(TASK TO CARRY OUT):
Every record below must come back exactly as written, with the images dropped.

(MATERIAL TO PROCESS):
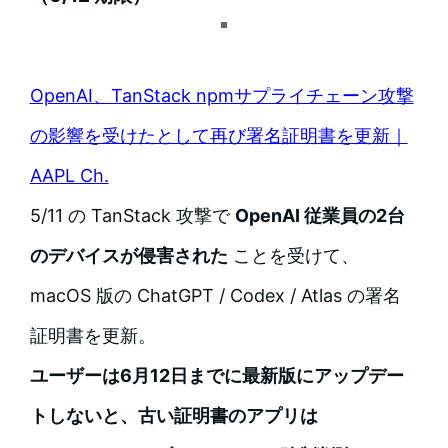
OpenAI、TanStack npmサプライチェーン攻撃
の影響を受けたとして再び署名証明書を更新｜
AAPL Ch.
5/11 の TanStack 攻撃で
OpenAI 従業員の2台
のデバイスが侵害された
ことを受けて、
macOS 版の ChatGPT / Codex / Atlas の署名
証明書を更新。
ユーザーは6月12日までに最新版にアップデー
トしないと、古い証明書のアプリは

(YOUR RESPONSE):
OpenAI、TanStack npmサプライチェーン攻撃
の影響を受けたとして再び署名証明書を更新｜
AAPL Ch.
5/11 の TanStack 攻撃で
OpenAI 従業員の2台
のデバイスが侵害された
ことを受けて、
macOS 版の ChatGPT / Codex / Atlas の署名
証明書を更新。
ユーザーは6月12日までに最新版にアップデー
トしないと、古い証明書のアプリは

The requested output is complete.